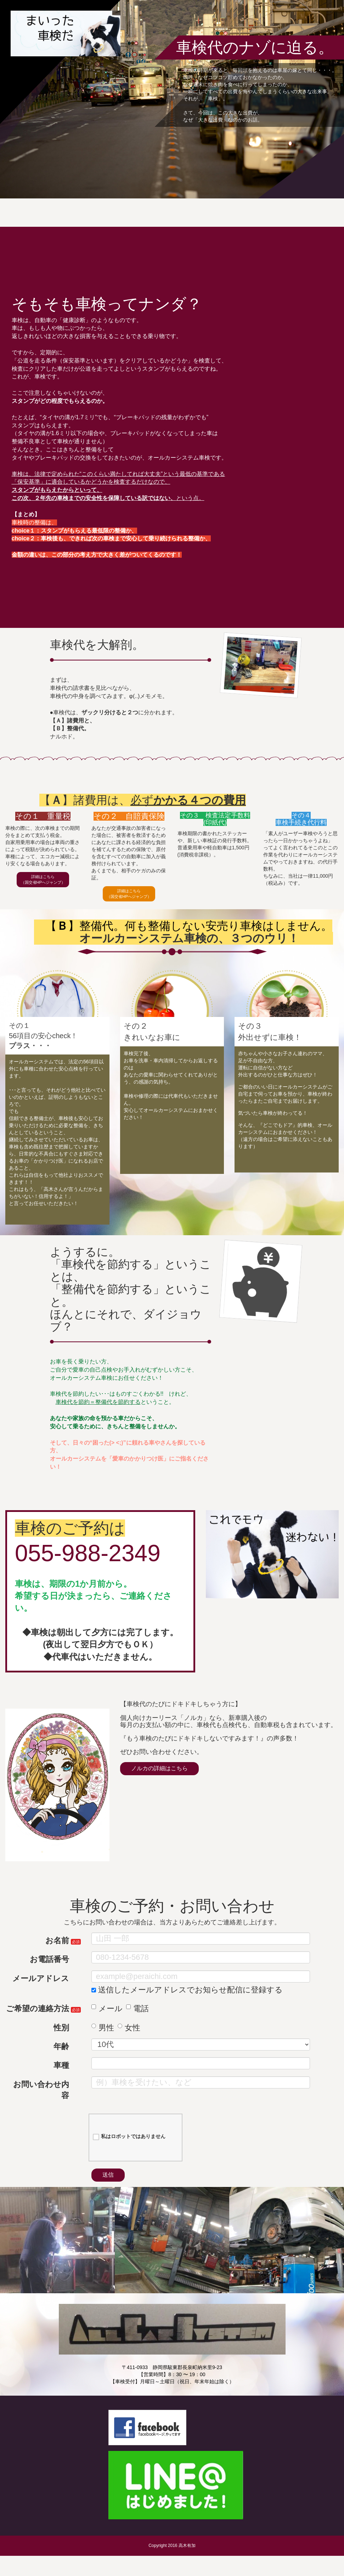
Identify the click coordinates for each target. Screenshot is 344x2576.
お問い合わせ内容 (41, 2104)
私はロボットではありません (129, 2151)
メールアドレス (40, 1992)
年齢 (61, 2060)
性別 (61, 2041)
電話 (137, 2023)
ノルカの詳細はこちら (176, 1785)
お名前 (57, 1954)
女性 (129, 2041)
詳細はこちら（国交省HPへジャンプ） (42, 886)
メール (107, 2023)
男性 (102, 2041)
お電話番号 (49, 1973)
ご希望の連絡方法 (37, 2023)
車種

—————

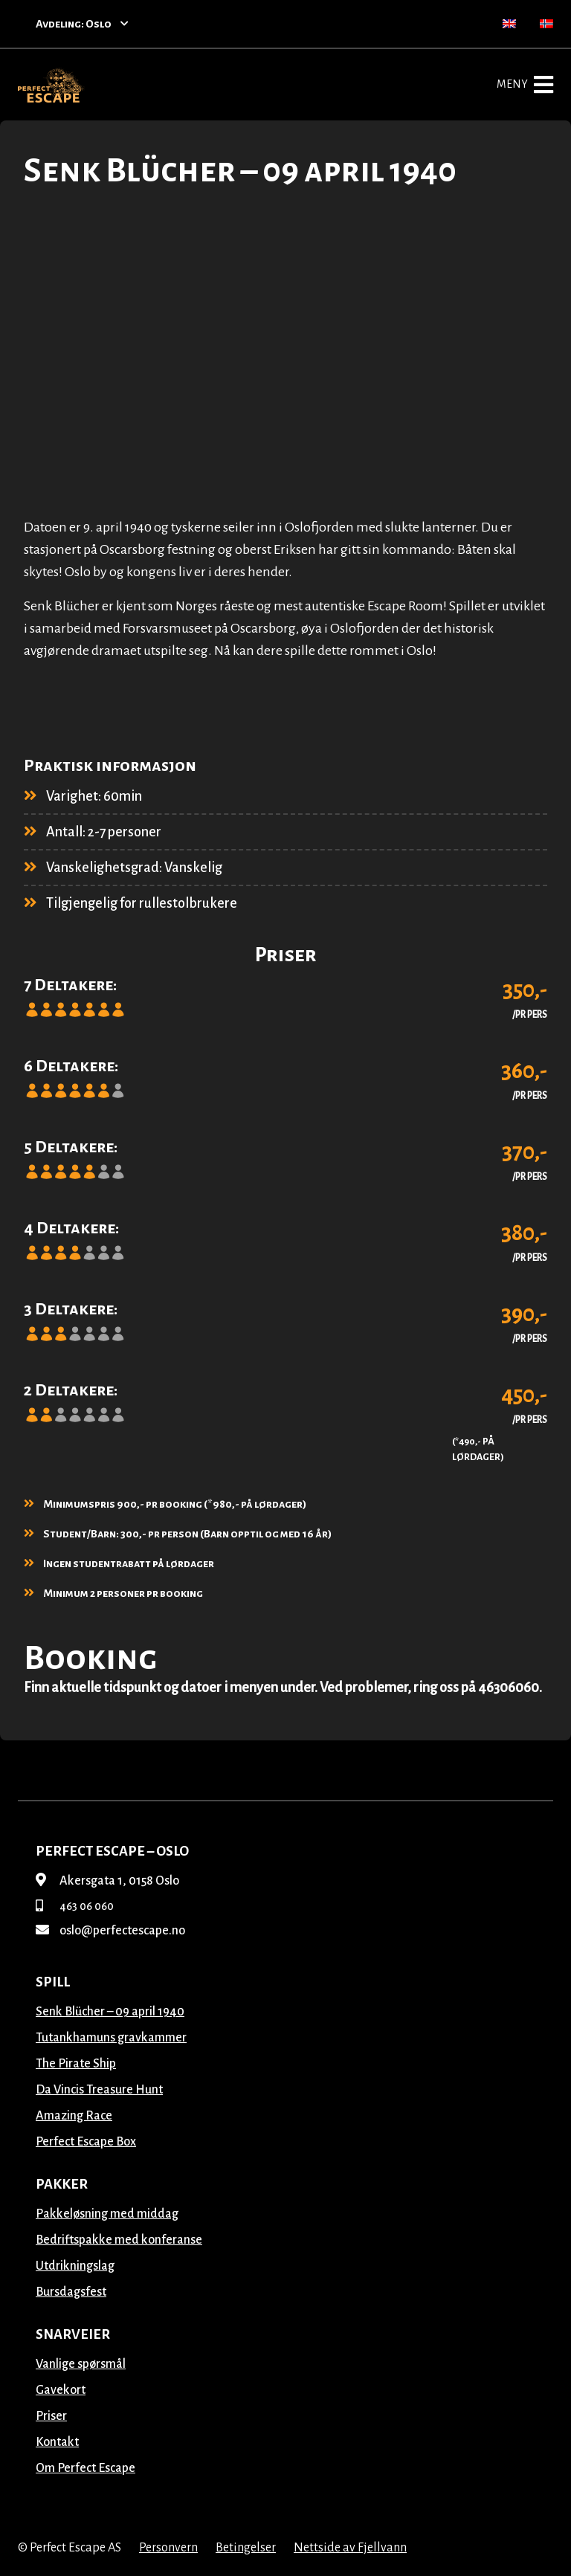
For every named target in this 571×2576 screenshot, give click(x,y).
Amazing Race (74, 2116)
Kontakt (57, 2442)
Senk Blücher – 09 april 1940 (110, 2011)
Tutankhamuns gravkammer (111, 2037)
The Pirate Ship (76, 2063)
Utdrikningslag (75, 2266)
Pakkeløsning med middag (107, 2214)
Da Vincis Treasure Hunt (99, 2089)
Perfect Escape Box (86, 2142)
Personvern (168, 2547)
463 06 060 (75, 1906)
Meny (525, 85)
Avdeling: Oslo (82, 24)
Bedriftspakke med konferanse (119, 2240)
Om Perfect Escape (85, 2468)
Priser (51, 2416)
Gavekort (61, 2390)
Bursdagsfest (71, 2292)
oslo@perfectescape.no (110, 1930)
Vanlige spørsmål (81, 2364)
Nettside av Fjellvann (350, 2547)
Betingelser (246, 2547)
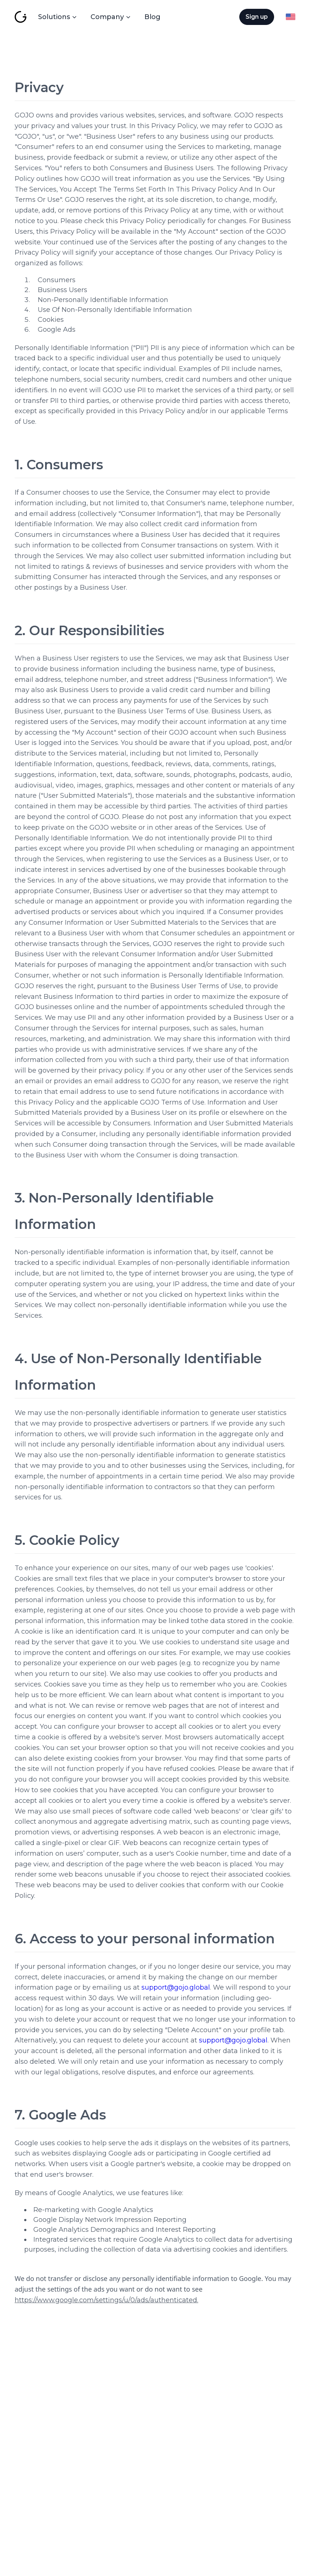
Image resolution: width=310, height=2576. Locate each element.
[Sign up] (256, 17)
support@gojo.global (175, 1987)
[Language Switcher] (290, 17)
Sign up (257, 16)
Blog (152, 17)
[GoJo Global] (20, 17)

—————

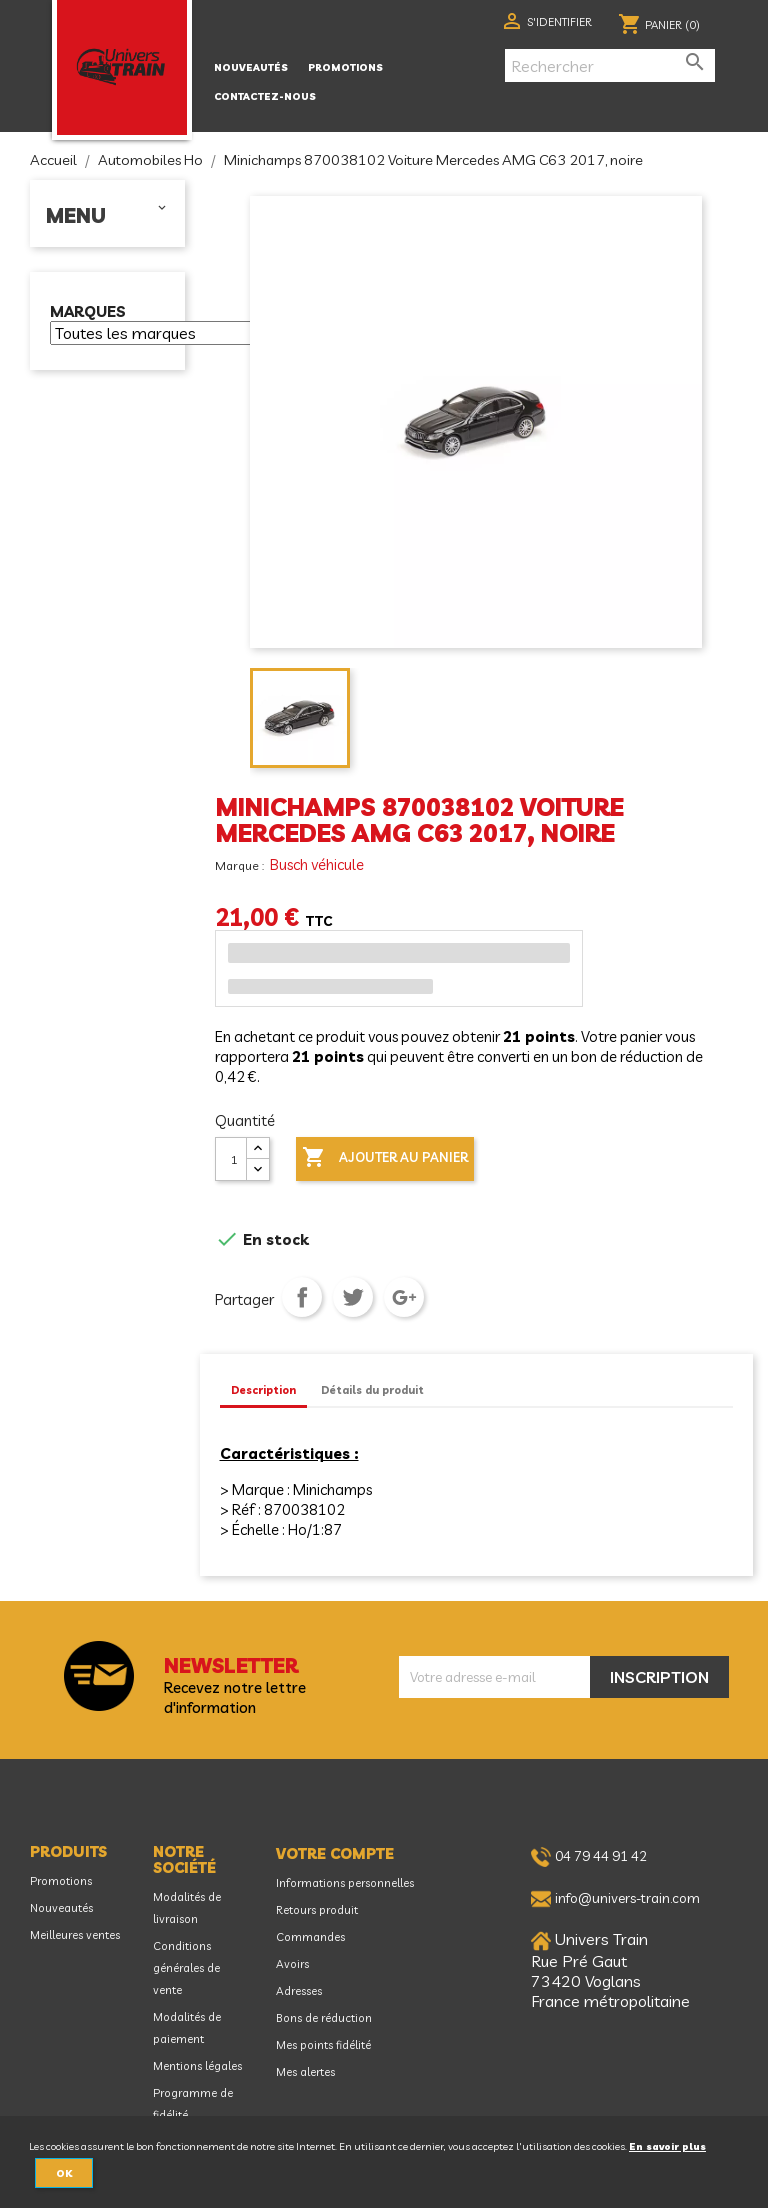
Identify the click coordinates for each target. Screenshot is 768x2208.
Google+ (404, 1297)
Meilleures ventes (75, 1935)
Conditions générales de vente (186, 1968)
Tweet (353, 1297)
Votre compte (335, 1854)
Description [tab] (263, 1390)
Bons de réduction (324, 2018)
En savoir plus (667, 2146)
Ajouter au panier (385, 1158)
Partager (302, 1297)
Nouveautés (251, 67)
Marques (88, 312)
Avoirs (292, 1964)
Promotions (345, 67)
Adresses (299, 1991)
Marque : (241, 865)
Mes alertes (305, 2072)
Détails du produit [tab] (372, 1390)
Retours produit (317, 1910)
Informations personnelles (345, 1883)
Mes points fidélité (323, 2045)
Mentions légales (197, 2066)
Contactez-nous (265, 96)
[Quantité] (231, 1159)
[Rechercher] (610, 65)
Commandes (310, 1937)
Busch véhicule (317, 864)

—————

◆ WORK TASK ◆
From the records above, copy exactly the stretch from the line holding "Nettside av Fjellvann (350, 2547)" through the line holding "[GoJo Global] (20, 17)", both ends included, without the pictures.

◆ ANSWER TO THE EXERCISE ◆
Nettside av Fjellvann (350, 2547)
Betingelser (246, 2547)
Image resolution: width=310, height=2576. Locate each element.
[Sign up] (256, 17)
support@gojo.global (175, 1987)
[Language Switcher] (290, 17)
Sign up (257, 16)
Blog (152, 17)
[GoJo Global] (20, 17)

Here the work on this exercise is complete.